**YOUR OBJECTIVE**: Please report how many lines below contain "datos", writing nothing except the number.

MATERIAL PROVIDED below:

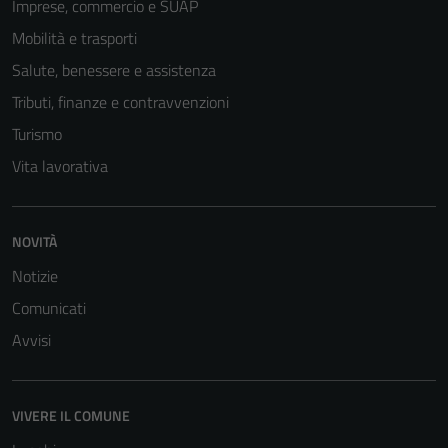
Imprese, commercio e SUAP
Mobilità e trasporti
Salute, benessere e assistenza
Tributi, finanze e contravvenzioni
Turismo
Vita lavorativa
NOVITÀ
Notizie
Comunicati
Avvisi
VIVERE IL COMUNE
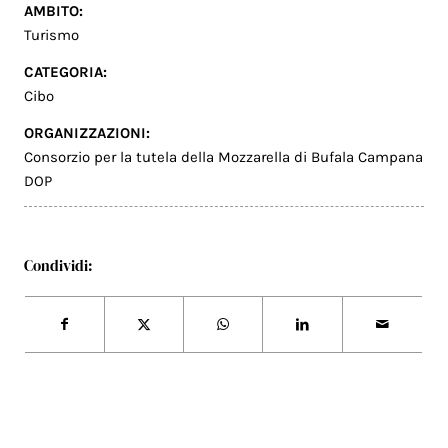
AMBITO:
Turismo
CATEGORIA:
Cibo
ORGANIZZAZIONI:
Consorzio per la tutela della Mozzarella di Bufala Campana
DOP
Condividi:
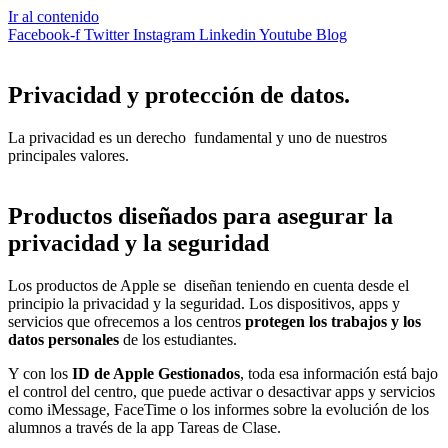
Ir al contenido
Facebook-f
Twitter
Instagram
Linkedin
Youtube
Blog
Privacidad y protección de datos.
La privacidad es un derecho fundamental y uno de nuestros
principales valores.
Productos diseñados para asegurar la
privacidad y la seguridad
Los productos de Apple se diseñan teniendo en cuenta desde el
principio la privacidad y la seguridad. Los dispositivos, apps y
servicios que ofrecemos a los centros
protegen los trabajos y los
datos personales
de los estudiantes.
Y con los
ID de Apple Gestionados
, toda esa información está bajo
el control del centro, que puede activar o desactivar apps y servicios
como iMessage, FaceTime o los informes sobre la evolución de los
alumnos a través de la app Tareas de Clase.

End of MATERIAL PROVIDED.

**PROBLEM SOLUTION**: 2